Thursday, April 4, 2013

It Is Perplexing!


















I like to start preparing for my Easter Sermons earlier than my other sermons.
Today is like the Super Bowl for preachers.
But it was hard this year.
It is hard to think about new life, about spring, about rebirth, while 14 inches of snow is falling.
I am sure this spring you all had a similar experience.
It is hard to imagine resurrection when death still hangs in the air.
So it is for the people who first experienced the resurrection.
In all of the Gospels the reaction to people hearing the news that Jesus has risen was not immediate joy.
They didn’t yell out, “He is risen indeed, Alleluia!”
People’s immediate reaction is confusion.
The women who first come to the tomb are perplexed.
That big heavy stone they put in front of the tomb was gone and so was the body.
This is not supposed to happen.
Big stones don’t disappear and dead people don’t come back to life.
It is all perplexing.

There is no wonder we still struggle with the resurrection.
This is not supposed to happen.
We all know that the only things certain in life are death and taxes.
I mean if we know one thing for absolute certain it is that everyone dies.
Scientific studies have proven it.
Let me suggest that it is ok to be perplexed by the resurrection.
There will be days and times when we doubt it, just like the disciples did when they were told by the women.

This is the way the resurrection is supposed to be.
It is suppose to surprise us.
It is suppose to be perplexing.
It is really unbelievable.

But then I think about all the ways our lives are dead.
All the ways we are stuck in winter and can’t get to spring.
The ways we are stuck in our old life and can’t get to the new.
All the ways we are shut in tombs with the stone still in front.
I think about the stone that keeps us in those tombs, or perhaps keeps others out.

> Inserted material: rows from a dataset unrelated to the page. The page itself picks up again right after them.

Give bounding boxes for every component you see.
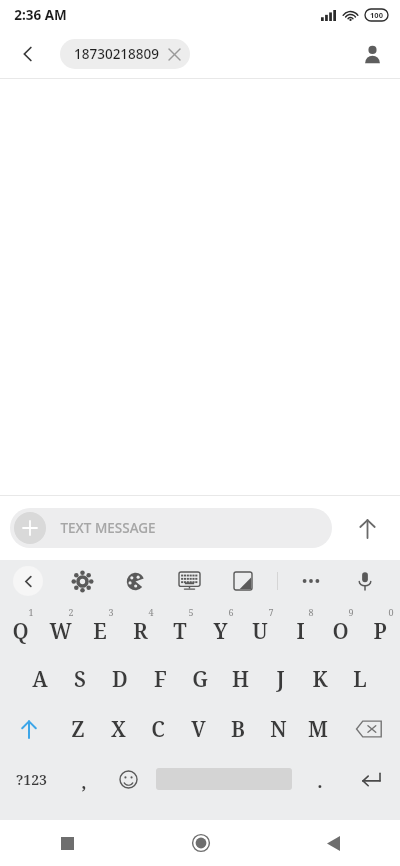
button[interactable]: P — [360, 602, 400, 654]
staticText: T — [173, 617, 187, 646]
button[interactable]: Back — [267, 820, 400, 866]
staticText: 9 — [348, 606, 354, 618]
staticText: , — [81, 770, 87, 795]
button[interactable]: ?123 — [0, 754, 62, 804]
button[interactable]: X — [98, 704, 138, 754]
staticText: R — [133, 617, 148, 646]
button[interactable]: Recents — [0, 820, 134, 866]
staticText: W — [49, 617, 72, 646]
button[interactable]: . — [298, 754, 342, 804]
button[interactable]: R — [120, 602, 160, 654]
button[interactable]: S — [60, 654, 100, 704]
staticText: Q — [12, 617, 29, 646]
button[interactable]: N — [258, 704, 298, 754]
button[interactable]: T — [160, 602, 200, 654]
button[interactable]: Theme — [109, 560, 162, 602]
staticText: P — [373, 617, 387, 646]
staticText: M — [308, 715, 328, 744]
staticText: X — [111, 715, 126, 744]
staticText: N — [270, 715, 287, 744]
staticText: C — [151, 715, 165, 744]
staticText: L — [353, 665, 367, 694]
button[interactable]: V — [178, 704, 218, 754]
button[interactable]: L — [340, 654, 380, 704]
staticText: J — [276, 665, 285, 694]
button[interactable]: G — [180, 654, 220, 704]
staticText: . — [317, 769, 323, 794]
button[interactable]: E — [80, 602, 120, 654]
button[interactable]: Settings — [56, 560, 109, 602]
staticText: E — [93, 617, 107, 646]
staticText: 6 — [228, 606, 234, 618]
button[interactable]: D — [100, 654, 140, 704]
staticText: U — [252, 617, 268, 646]
button[interactable]: A — [20, 654, 60, 704]
button[interactable]: Resize — [216, 560, 270, 602]
staticText: D — [112, 665, 128, 694]
staticText: 8 — [308, 606, 314, 618]
staticText: 1 — [28, 606, 34, 618]
staticText: 4 — [148, 606, 154, 618]
button[interactable]: B — [218, 704, 258, 754]
button[interactable]: Q — [0, 602, 40, 654]
staticText: Z — [71, 715, 85, 744]
staticText: O — [332, 617, 349, 646]
staticText: F — [154, 665, 167, 694]
button[interactable]: Home — [134, 820, 267, 866]
button[interactable]: I — [280, 602, 320, 654]
staticText: 0 — [388, 606, 394, 618]
staticText: ?123 — [16, 770, 47, 789]
staticText: B — [231, 715, 245, 744]
staticText: 3 — [108, 606, 114, 618]
staticText: Y — [213, 617, 228, 646]
staticText: G — [192, 665, 208, 694]
button[interactable]: F — [140, 654, 180, 704]
button[interactable]: Z — [58, 704, 98, 754]
staticText: V — [191, 715, 206, 744]
button[interactable]: Voice input — [338, 560, 392, 602]
button[interactable]: Keyboard layout — [162, 560, 216, 602]
button[interactable]: Back — [6, 32, 50, 76]
button[interactable]: 18730218809 — [60, 39, 190, 69]
staticText: K — [312, 665, 328, 694]
button[interactable]: Contact — [352, 34, 392, 74]
button[interactable]: W — [40, 602, 80, 654]
button[interactable]: Collapse toolbar — [0, 560, 56, 602]
button[interactable]: H — [220, 654, 260, 704]
button[interactable]: More options — [284, 560, 338, 602]
staticText: 5 — [188, 606, 194, 618]
button[interactable]: U — [240, 602, 280, 654]
staticText: 18730218809 — [74, 45, 159, 63]
staticText: TEXT MESSAGE — [60, 519, 156, 537]
staticText: 2:36 AM — [14, 6, 67, 24]
button[interactable]: Emoji — [106, 754, 150, 804]
button[interactable]: Send — [346, 507, 388, 549]
staticText: A — [32, 665, 48, 694]
staticText: S — [74, 665, 86, 694]
staticText: 7 — [268, 606, 274, 618]
staticText: 100 — [370, 10, 383, 20]
button[interactable]: Enter — [342, 754, 400, 804]
button[interactable]: Attach — [14, 512, 46, 544]
staticText: H — [232, 665, 249, 694]
button[interactable]: M — [298, 704, 338, 754]
button[interactable]: Attach — [10, 508, 332, 548]
staticText: I — [296, 617, 305, 646]
button[interactable]: Y — [200, 602, 240, 654]
button[interactable]: C — [138, 704, 178, 754]
button[interactable]: Backspace — [338, 704, 400, 754]
button[interactable]: O — [320, 602, 360, 654]
button[interactable]: Shift — [0, 704, 58, 754]
button[interactable]: , — [62, 754, 106, 804]
staticText: 2 — [68, 606, 74, 618]
button[interactable]: K — [300, 654, 340, 704]
button[interactable]: J — [260, 654, 300, 704]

Today I have given everyone a stone.
It is a reminder of all the things in our life that keep us from new life.
All the things that block our path.
All the obstacles that seem really hard to get over.
All of the sin that blocks our way from a truly rich and meaningful life.
And then remember that God has the unbelievable, remarkable power to remove that stone from your life.
God has the power to let light shine in, and to usher in spring and new life.

I have good friend who has had her world shattered this last year.
Her husband cheated on her, he stole all her money, she lost her job, her son got married and her new daughter in law doesn’t get along with her.
So she feels alone, and lost.
It really has been a horrible year.
My heart breaks for her, because someone who was once vibrant full life is no just defeated.
She of course is not the only one there are lots of us who are living in this way.
Lots of us hoping for a turnaround
Lots of us living in that tomb hoping that the stone will be rolled away.

This is why we need the resurrection.
This is why we need to have faith in unbelievable things that don’t make sense.
This is why we need to believe that huge stones can be rolled away.
We need to believe that God has the power to roll our stones away.
Open up the dark and dingy tomb and let the sunshine in.
We need a new day with new vision.
We need miracles to happen this Easter day.

The resurrection assures us that those miracles are possible.
This morning Ryan is being baptized and that is a miracle.
A miracle that another child of God has bee drowned in the waters and brought to new life.
In our baptism we are killed and brought to new life.
That new life is a life with Christ.
Baptism is what reminds us constantly of the Easter faith we have.
That we proclaim that out of nothing, out of tomb God brings life.
And it is a promise that last us from the time we are a baby until the day when we leave this world to go to live with God.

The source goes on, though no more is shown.